[Opening INPUT section]

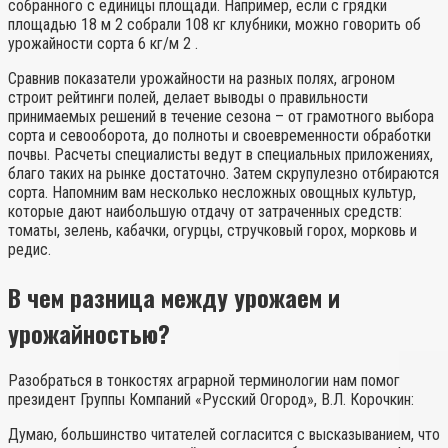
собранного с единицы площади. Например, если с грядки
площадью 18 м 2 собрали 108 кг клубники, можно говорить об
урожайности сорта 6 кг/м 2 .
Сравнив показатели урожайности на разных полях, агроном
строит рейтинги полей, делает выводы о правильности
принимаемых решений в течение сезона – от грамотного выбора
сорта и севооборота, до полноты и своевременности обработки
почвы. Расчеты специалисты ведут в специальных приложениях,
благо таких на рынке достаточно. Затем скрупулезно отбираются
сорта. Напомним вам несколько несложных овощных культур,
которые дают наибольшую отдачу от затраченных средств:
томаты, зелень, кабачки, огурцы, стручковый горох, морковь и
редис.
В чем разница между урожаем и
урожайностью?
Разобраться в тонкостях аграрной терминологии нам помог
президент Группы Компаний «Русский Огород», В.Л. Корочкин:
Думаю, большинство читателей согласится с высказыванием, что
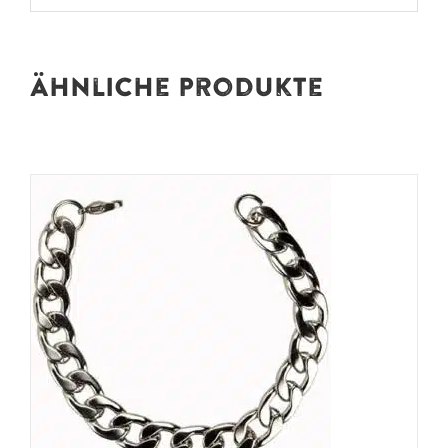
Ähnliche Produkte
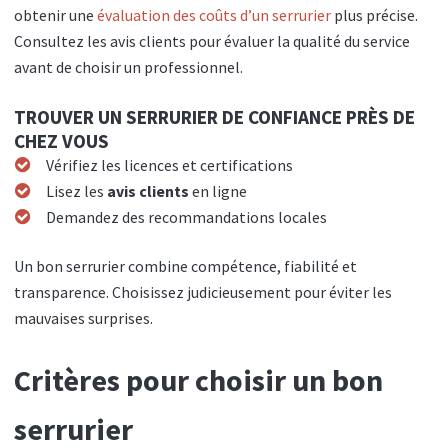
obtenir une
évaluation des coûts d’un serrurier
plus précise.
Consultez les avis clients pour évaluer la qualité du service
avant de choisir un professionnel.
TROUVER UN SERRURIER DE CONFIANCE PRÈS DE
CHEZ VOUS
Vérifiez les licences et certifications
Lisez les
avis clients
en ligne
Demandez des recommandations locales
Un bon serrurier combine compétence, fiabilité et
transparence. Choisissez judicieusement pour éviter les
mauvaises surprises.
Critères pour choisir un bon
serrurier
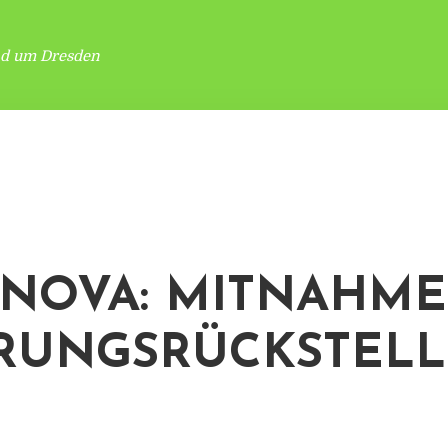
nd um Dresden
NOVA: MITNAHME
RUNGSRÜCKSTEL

[Closing INPUT section]
[Opening INPUT section]

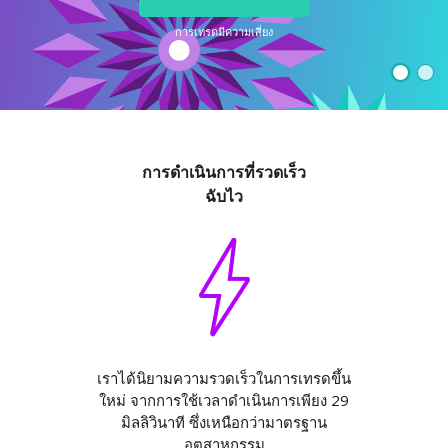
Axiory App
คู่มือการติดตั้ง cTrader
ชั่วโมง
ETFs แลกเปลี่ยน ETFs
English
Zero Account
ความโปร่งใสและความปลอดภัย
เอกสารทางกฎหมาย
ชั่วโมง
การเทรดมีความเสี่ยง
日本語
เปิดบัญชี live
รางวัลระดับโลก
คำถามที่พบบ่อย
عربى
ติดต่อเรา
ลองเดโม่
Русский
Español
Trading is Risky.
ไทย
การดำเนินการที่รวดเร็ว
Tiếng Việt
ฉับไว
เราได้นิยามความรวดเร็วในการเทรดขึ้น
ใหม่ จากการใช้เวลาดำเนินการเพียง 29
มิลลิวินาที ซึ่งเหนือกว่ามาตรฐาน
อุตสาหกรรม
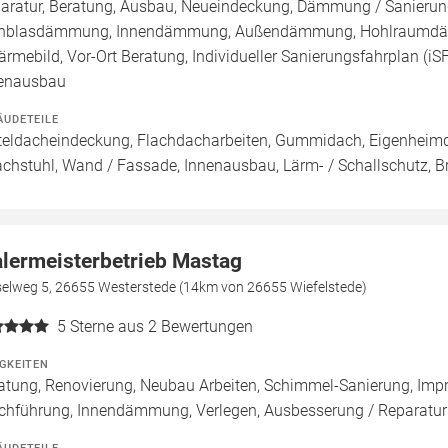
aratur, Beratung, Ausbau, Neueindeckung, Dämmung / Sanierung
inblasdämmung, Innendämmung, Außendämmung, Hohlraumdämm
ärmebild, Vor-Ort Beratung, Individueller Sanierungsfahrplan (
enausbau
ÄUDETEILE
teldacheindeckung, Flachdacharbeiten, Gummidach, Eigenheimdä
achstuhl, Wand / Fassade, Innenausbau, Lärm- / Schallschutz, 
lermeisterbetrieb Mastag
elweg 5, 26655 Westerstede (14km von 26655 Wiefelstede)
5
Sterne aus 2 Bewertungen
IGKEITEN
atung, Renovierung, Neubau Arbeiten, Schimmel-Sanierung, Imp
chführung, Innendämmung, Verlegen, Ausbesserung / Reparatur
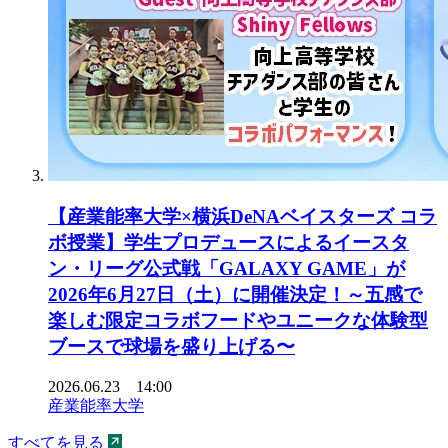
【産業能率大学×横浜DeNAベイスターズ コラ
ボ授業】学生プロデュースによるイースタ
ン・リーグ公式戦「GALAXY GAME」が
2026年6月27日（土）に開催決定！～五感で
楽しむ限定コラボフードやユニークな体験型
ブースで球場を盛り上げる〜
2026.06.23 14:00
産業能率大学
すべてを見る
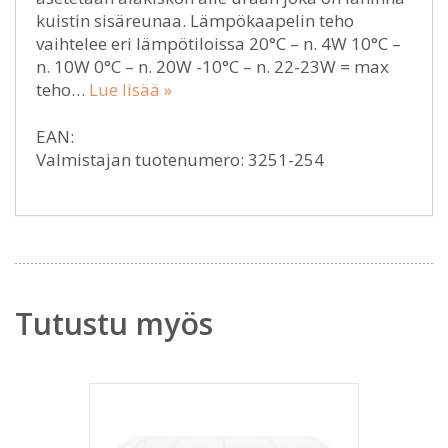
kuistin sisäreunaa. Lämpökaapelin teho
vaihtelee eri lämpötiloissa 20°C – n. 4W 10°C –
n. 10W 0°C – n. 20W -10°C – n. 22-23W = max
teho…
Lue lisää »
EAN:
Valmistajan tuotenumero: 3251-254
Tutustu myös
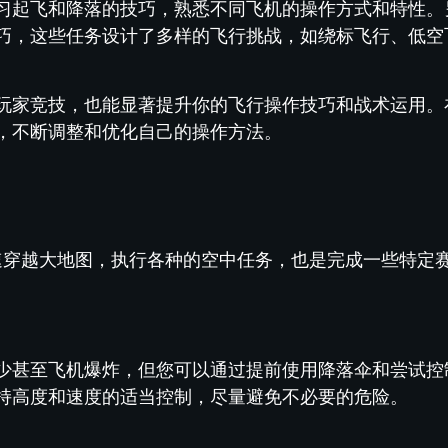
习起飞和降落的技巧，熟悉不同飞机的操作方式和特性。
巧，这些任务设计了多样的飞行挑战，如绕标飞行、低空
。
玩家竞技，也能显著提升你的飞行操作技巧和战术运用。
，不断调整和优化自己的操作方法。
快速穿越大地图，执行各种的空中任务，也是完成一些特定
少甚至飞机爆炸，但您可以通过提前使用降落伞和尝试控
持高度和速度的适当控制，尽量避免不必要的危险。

[Closing INPUT section]

**GOAL OF THE EXERCISE**. Please give back, exactly as it stands above, the stretch from the line with "习起飞和降落的技巧，熟悉不同飞机的操作方式和特性。" through the line with "持高度和速度的适当控制，尽量避免不必要的危险。", and no line outside it.

**RESPONSE BOX**.
习起飞和降落的技巧，熟悉不同飞机的操作方式和特性。
巧，这些任务设计了多样的飞行挑战，如绕标飞行、低空
。
玩家竞技，也能显著提升你的飞行操作技巧和战术运用。
，不断调整和优化自己的操作方法。
快速穿越大地图，执行各种的空中任务，也是完成一些特定
少甚至飞机爆炸，但您可以通过提前使用降落伞和尝试控
持高度和速度的适当控制，尽量避免不必要的危险。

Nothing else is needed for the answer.